Pattern recognition receptors (PRRs) including toll-like receptors (TLRs) and RIG-I-like receptors are important components of the innate immune response. Upon the activation by the pathogen-associated molecular patterns (PAMPs), these PRRs induce the expression of various cytokines via the downstream signaling pathways. Some TLRs are located on the cellular surface and sense extracellular PAMPs and some TLRs are located in the endosomes to detect internalized pathogens [3]. The TLR signaling is mediated by the TIR domain-containing cytosolic adaptors MyD88, TIRAP/Mal and TRIF. The initial association of MyD88 to the receptor leads to the sequential recruitment and activation of IRAK4 and IRAK1. The activated IRAK1 then binds to TRAF6, after which the complex dissociates from the receptor for further signaling events including the activation of TAK1. TAK1 can activate NF-κB and AP1 to stimulate the production of pro-inflammatory cytokines. IRAK1 and TRAF6 can also activate IRF7 to induce the expression of type I interferons (IFNs) [4, 5].
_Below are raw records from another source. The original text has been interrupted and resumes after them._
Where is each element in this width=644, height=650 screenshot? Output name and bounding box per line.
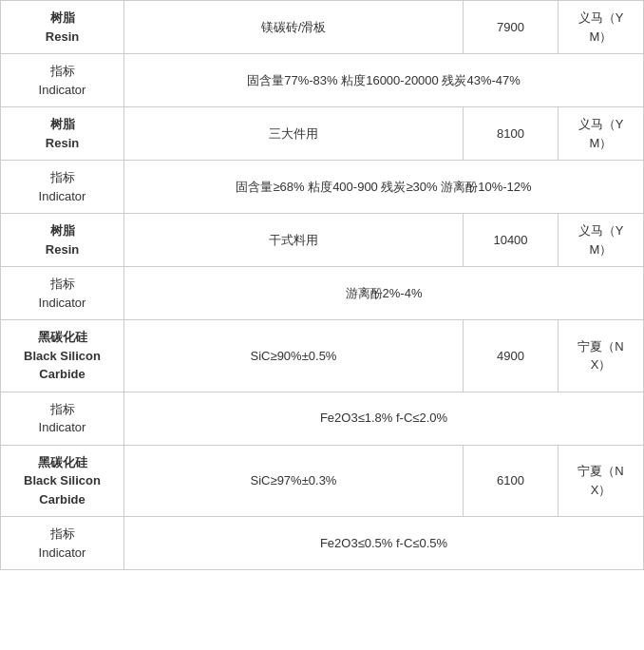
- table-row: 指标Indicator固含量77%-83% 粘度16000-20000 残炭43…: [1, 54, 644, 107]
- product-name-zh: 树脂: [46, 9, 79, 28]
- product-desc-cell: SiC≥90%±0.5%: [124, 320, 464, 392]
- indicator-desc-cell: 固含量≥68% 粘度400-900 残炭≥30% 游离酚10%-12%: [124, 161, 644, 213]
- table-row: 指标IndicatorFe2O3≤1.8% f-C≤2.0%: [1, 392, 644, 446]
- product-price-cell: 6100: [464, 446, 559, 517]
- product-name-en: Black Silicon Carbide: [10, 347, 114, 384]
- indicator-en: Indicator: [39, 187, 86, 206]
- product-name-cell: 树脂Resin: [1, 107, 124, 160]
- indicator-zh: 指标: [39, 275, 86, 294]
- product-price-cell: 7900: [464, 1, 559, 53]
- table-row: 黑碳化硅Black Silicon CarbideSiC≥90%±0.5%490…: [1, 320, 644, 392]
- indicator-label-cell: 指标Indicator: [1, 267, 124, 319]
- indicator-desc-cell: 游离酚2%-4%: [124, 267, 644, 319]
- indicator-desc-cell: Fe2O3≤1.8% f-C≤2.0%: [124, 392, 644, 445]
- indicator-label-cell: 指标Indicator: [1, 392, 124, 445]
- indicator-en: Indicator: [39, 544, 86, 563]
- product-name-en: Resin: [46, 134, 79, 153]
- table-row: 树脂Resin干式料用10400义马（Y M）: [1, 214, 644, 267]
- product-name-en: Black Silicon Carbide: [10, 471, 114, 508]
- table-row: 指标Indicator游离酚2%-4%: [1, 267, 644, 320]
- product-name-cell: 黑碳化硅Black Silicon Carbide: [1, 446, 124, 517]
- product-price-cell: 8100: [464, 107, 559, 160]
- product-name-en: Resin: [46, 240, 79, 259]
- indicator-zh: 指标: [39, 62, 86, 81]
- table-row: 指标IndicatorFe2O3≤0.5% f-C≤0.5%: [1, 517, 644, 570]
- table-row: 树脂Resin三大件用8100义马（Y M）: [1, 107, 644, 161]
- product-price-cell: 10400: [464, 214, 559, 266]
- indicator-label-cell: 指标Indicator: [1, 517, 124, 569]
- indicator-label-cell: 指标Indicator: [1, 161, 124, 213]
- table-row: 黑碳化硅Black Silicon CarbideSiC≥97%±0.3%610…: [1, 446, 644, 518]
- indicator-label-cell: 指标Indicator: [1, 54, 124, 106]
- product-name-zh: 树脂: [46, 221, 79, 240]
- product-desc-cell: 干式料用: [124, 214, 464, 266]
- product-name-cell: 树脂Resin: [1, 214, 124, 266]
- indicator-desc-cell: Fe2O3≤0.5% f-C≤0.5%: [124, 517, 644, 569]
- indicator-zh: 指标: [39, 168, 86, 187]
- indicator-en: Indicator: [39, 418, 86, 437]
- product-name-cell: 黑碳化硅Black Silicon Carbide: [1, 320, 124, 392]
- table-row: 树脂Resin镁碳砖/滑板7900义马（Y M）: [1, 1, 644, 54]
- product-table: 树脂Resin镁碳砖/滑板7900义马（Y M）指标Indicator固含量77…: [0, 0, 644, 570]
- indicator-en: Indicator: [39, 81, 86, 100]
- product-name-en: Resin: [46, 28, 79, 47]
- product-name-zh: 黑碳化硅: [10, 453, 114, 472]
- table-row: 指标Indicator固含量≥68% 粘度400-900 残炭≥30% 游离酚1…: [1, 161, 644, 214]
- product-desc-cell: 三大件用: [124, 107, 464, 160]
- indicator-zh: 指标: [39, 525, 86, 544]
- product-name-zh: 黑碳化硅: [10, 328, 114, 347]
- indicator-zh: 指标: [39, 400, 86, 419]
- product-price-cell: 4900: [464, 320, 559, 392]
- product-origin-cell: 宁夏（N X）: [559, 446, 644, 517]
- product-origin-cell: 义马（Y M）: [559, 1, 644, 53]
- indicator-desc-cell: 固含量77%-83% 粘度16000-20000 残炭43%-47%: [124, 54, 644, 106]
- product-desc-cell: SiC≥97%±0.3%: [124, 446, 464, 517]
- product-origin-cell: 义马（Y M）: [559, 107, 644, 160]
- product-name-zh: 树脂: [46, 115, 79, 134]
- product-desc-cell: 镁碳砖/滑板: [124, 1, 464, 53]
- product-origin-cell: 义马（Y M）: [559, 214, 644, 266]
- indicator-en: Indicator: [39, 294, 86, 313]
- product-origin-cell: 宁夏（N X）: [559, 320, 644, 392]
- product-name-cell: 树脂Resin: [1, 1, 124, 53]
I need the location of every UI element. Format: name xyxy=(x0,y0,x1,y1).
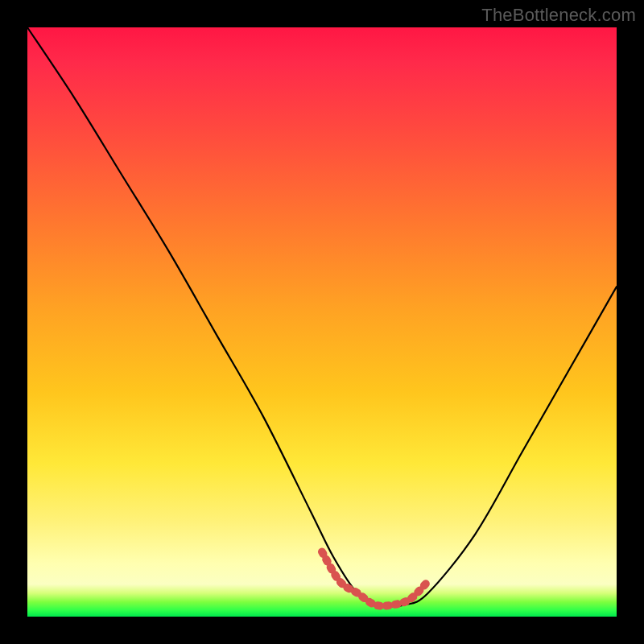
gradient-plot-area xyxy=(27,27,617,617)
watermark-text: TheBottleneck.com xyxy=(481,5,636,26)
chart-frame: TheBottleneck.com xyxy=(0,0,644,644)
bottleneck-curve xyxy=(27,27,617,606)
curve-layer xyxy=(27,27,617,617)
optimal-range-highlight xyxy=(322,551,428,605)
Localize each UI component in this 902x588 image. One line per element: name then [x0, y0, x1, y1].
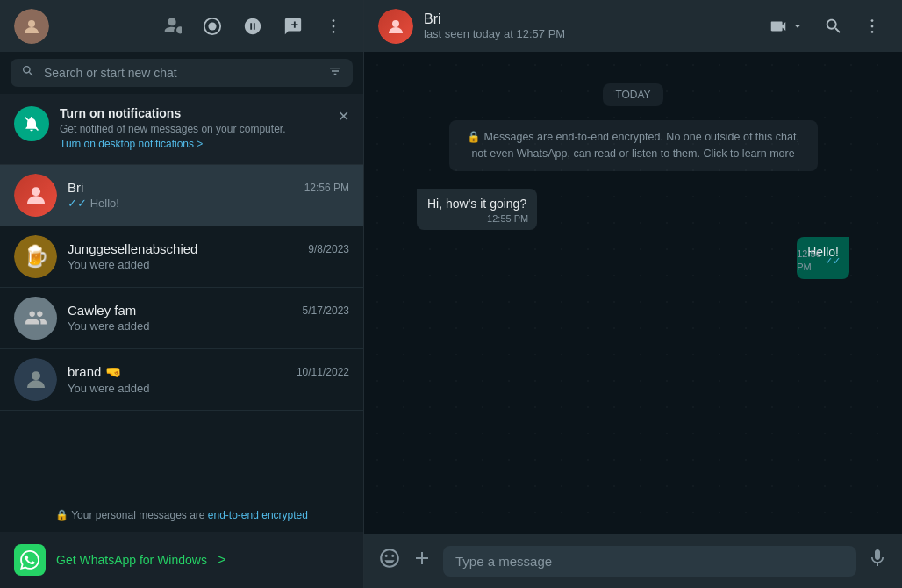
chat-avatar-brand — [14, 358, 57, 401]
microphone-button[interactable] — [867, 548, 888, 574]
chat-name-cawley-fam: Cawley fam — [68, 303, 136, 318]
chat-header-icons — [762, 11, 888, 42]
status-icon[interactable] — [197, 11, 228, 42]
chat-info-cawley-fam: Cawley fam 5/17/2023 You were added — [68, 303, 349, 333]
chat-time-bri: 12:56 PM — [304, 182, 349, 194]
search-input[interactable] — [44, 66, 319, 80]
chat-header-status: last seen today at 12:57 PM — [424, 27, 751, 40]
svg-point-3 — [333, 19, 335, 22]
svg-point-10 — [871, 19, 874, 22]
message-time-sent-1: 12:56 PM ✓✓ — [797, 247, 841, 275]
message-text-received-1: Hi, how's it going? — [427, 197, 526, 211]
svg-point-8 — [32, 371, 40, 380]
chat-avatar-cawley-fam — [14, 297, 57, 340]
notification-content: Turn on notifications Get notified of ne… — [60, 106, 327, 152]
whatsapp-logo — [14, 544, 46, 576]
chat-item-bri[interactable]: Bri 12:56 PM ✓✓ Hello! — [0, 165, 363, 226]
chat-header-name: Bri — [424, 11, 751, 27]
search-bar — [0, 52, 363, 94]
double-tick-icon: ✓✓ — [825, 255, 841, 268]
svg-point-5 — [333, 31, 335, 33]
svg-point-11 — [871, 25, 874, 27]
chat-item-junggesellenabschied[interactable]: 🍺 Junggesellenabschied 9/8/2023 You were… — [0, 226, 363, 288]
encryption-notice: 🔒 Your personal messages are end-to-end … — [14, 509, 349, 521]
chat-preview-cawley-fam: You were added — [68, 319, 349, 333]
tick-icon: ✓✓ — [68, 197, 90, 210]
chat-header-avatar[interactable] — [378, 9, 413, 44]
chat-info-junggesellenabschied: Junggesellenabschied 9/8/2023 You were a… — [68, 241, 349, 271]
svg-point-9 — [392, 20, 399, 27]
chat-avatar-bri — [14, 174, 57, 217]
svg-point-4 — [333, 25, 335, 27]
encryption-link[interactable]: end-to-end encrypted — [208, 509, 308, 521]
notification-bell-icon — [14, 106, 49, 141]
user-avatar[interactable] — [14, 9, 49, 44]
menu-icon[interactable] — [318, 11, 349, 42]
chat-time-junggesellenabschied: 9/8/2023 — [308, 243, 349, 255]
chat-list: Bri 12:56 PM ✓✓ Hello! 🍺 Junggesellenabs… — [0, 165, 363, 498]
chat-header: Bri last seen today at 12:57 PM — [364, 0, 902, 52]
bubble-sent-1: Hello! 12:56 PM ✓✓ — [797, 237, 849, 279]
notification-banner: Turn on notifications Get notified of ne… — [0, 94, 363, 165]
notification-close-icon[interactable]: ✕ — [338, 108, 349, 125]
message-input[interactable] — [443, 546, 856, 577]
notification-link[interactable]: Turn on desktop notifications > — [60, 138, 203, 150]
chat-header-info[interactable]: Bri last seen today at 12:57 PM — [424, 11, 751, 40]
chat-preview-brand: You were added — [68, 382, 349, 395]
chat-name-bri: Bri — [68, 180, 83, 195]
search-messages-icon[interactable] — [818, 11, 849, 42]
chat-item-brand[interactable]: brand 🤜 10/11/2022 You were added — [0, 349, 363, 411]
message-time-received-1: 12:55 PM — [487, 212, 528, 226]
whatsapp-promo[interactable]: Get WhatsApp for Windows > — [0, 532, 363, 588]
left-panel: Turn on notifications Get notified of ne… — [0, 0, 364, 588]
chat-background: TODAY 🔒 Messages are end-to-end encrypte… — [364, 52, 902, 534]
emoji-button[interactable] — [378, 547, 401, 575]
promo-text: Get WhatsApp for Windows — [56, 553, 207, 567]
promo-arrow-icon: > — [218, 552, 226, 568]
svg-point-2 — [208, 22, 216, 30]
chat-info-brand: brand 🤜 10/11/2022 You were added — [68, 364, 349, 395]
attach-button[interactable] — [412, 548, 433, 574]
message-sent-1: Hello! 12:56 PM ✓✓ — [417, 237, 849, 279]
community-icon[interactable] — [156, 11, 188, 42]
encrypted-notice[interactable]: 🔒 Messages are end-to-end encrypted. No … — [449, 120, 818, 171]
notification-description: Get notified of new messages on your com… — [60, 122, 327, 152]
right-panel: Bri last seen today at 12:57 PM TODAY 🔒 … — [364, 0, 902, 588]
left-header — [0, 0, 363, 52]
chat-preview-junggesellenabschied: You were added — [68, 258, 349, 271]
video-call-button[interactable] — [762, 11, 811, 41]
channels-icon[interactable] — [237, 11, 268, 42]
message-received-1: Hi, how's it going? 12:55 PM — [417, 189, 849, 231]
chat-name-brand: brand 🤜 — [68, 364, 122, 380]
svg-point-7 — [32, 187, 40, 196]
notification-title: Turn on notifications — [60, 106, 327, 120]
left-header-icons — [156, 11, 349, 42]
chat-time-brand: 10/11/2022 — [297, 366, 349, 378]
today-badge: TODAY — [603, 83, 662, 106]
svg-point-0 — [28, 20, 35, 27]
filter-icon[interactable] — [328, 64, 342, 82]
svg-point-12 — [871, 31, 874, 33]
chat-input-area — [364, 534, 902, 588]
chat-item-cawley-fam[interactable]: Cawley fam 5/17/2023 You were added — [0, 288, 363, 349]
chat-info-bri: Bri 12:56 PM ✓✓ Hello! — [68, 180, 349, 210]
chat-preview-bri: ✓✓ Hello! — [68, 197, 349, 210]
new-chat-icon[interactable] — [277, 11, 309, 42]
chat-avatar-junggesellenabschied: 🍺 — [14, 235, 57, 278]
search-icon — [21, 64, 35, 82]
bubble-received-1: Hi, how's it going? 12:55 PM — [417, 189, 537, 231]
chat-menu-icon[interactable] — [856, 11, 888, 42]
today-divider: TODAY — [417, 83, 849, 106]
left-footer: 🔒 Your personal messages are end-to-end … — [0, 498, 363, 532]
chat-name-junggesellenabschied: Junggesellenabschied — [68, 241, 197, 256]
chat-time-cawley-fam: 5/17/2023 — [303, 305, 349, 317]
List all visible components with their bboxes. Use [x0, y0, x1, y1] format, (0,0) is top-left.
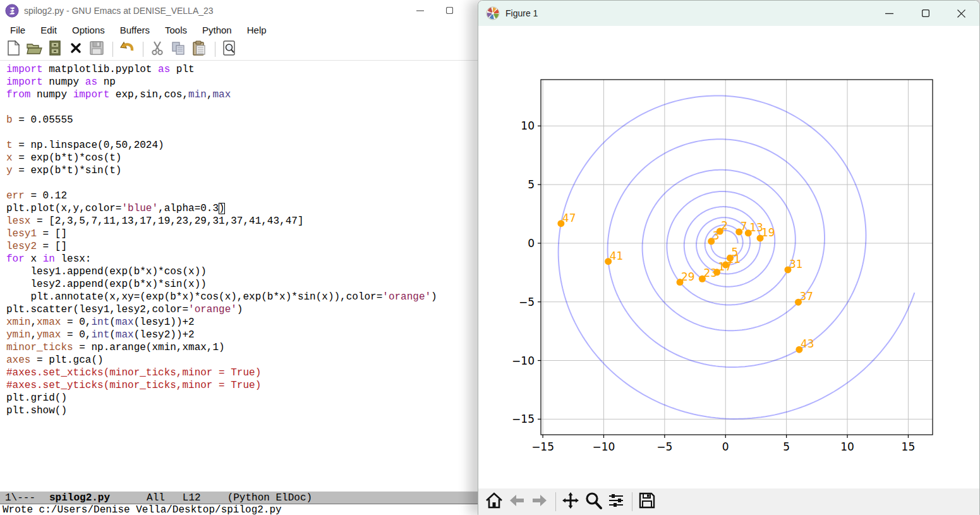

Tumor necrosis factor-α (TNF-α) is a pro-inflammatory cytokine produced in response to infectious pathogens. The soluble TNF-α is produced as a result of cleavage from its precursor transmembrane TNF-α by the TNF-α-converting enzyme (TACE). The secreted TNFα binds to its receptors, namely TNFR1 and TNFR2, to exert its biological effects [6]. Multiple studies indicate that the blood level of TNF-α is increased in HCV patients and its level is positively correlated with HCV pathogenesis and the severity of liver diseases [79]. The major source of TNF-α in response to HCV infection is unclear and thought to be immune cells such as T lymphocytes and macrophages [10, 11]. In this report, we provide evidence to demonstrate that hepatocytes can also produce TNF-α in response to HCV infection. This TNF-α induction is prompt and mediated by TLR7 and TLR8. Furthermore, we also demonstrate that TNF-α, through an autocrine mechanism, prevents the depletion of IFNAR2 by HCV and is required to support interferon signaling in HCV-infected cells.

Results

Induction of TNF-α by HCV in its host cells

To determine whether HCV infection can directly induce the expression of TNF-α in its host cells, we infected Huh7 hepatoma cells with a cell culture-adapted HCV JFH1 variant using a multiplicity of infection (MOI) of 0.25 and collected the incubation media at different time points after infection for quantification of TNF-α using ELISA. The soluble TNF-α was initially detectable at 48 hours post-infection and its level further increased at 72 hours (Fig 1A). When the quantitative RT-PCR (qRT-PCR) was used to analyze the expression of TNF-α RNA in cells, a similar induction profile was observed (Fig 1A), although a ~10-fold induction of TNF-α was also observed at 24 hours (see below). The induction of TNF-α in Huh7 cells could be detected by immunoblot at 24 hours post-infection when the MOI used was 1 or higher (Fig 1B). To ascertain that the TNF-α induction by HCV was not specific to Huh7 cells, we also infected primary human hepatocytes (PHH) with HCV. As shown in Fig 1C, HCV infection of PHH also induced the expression of TNF-α after 24 hours when a semi-quantitative RT-PCR was used for the analysis.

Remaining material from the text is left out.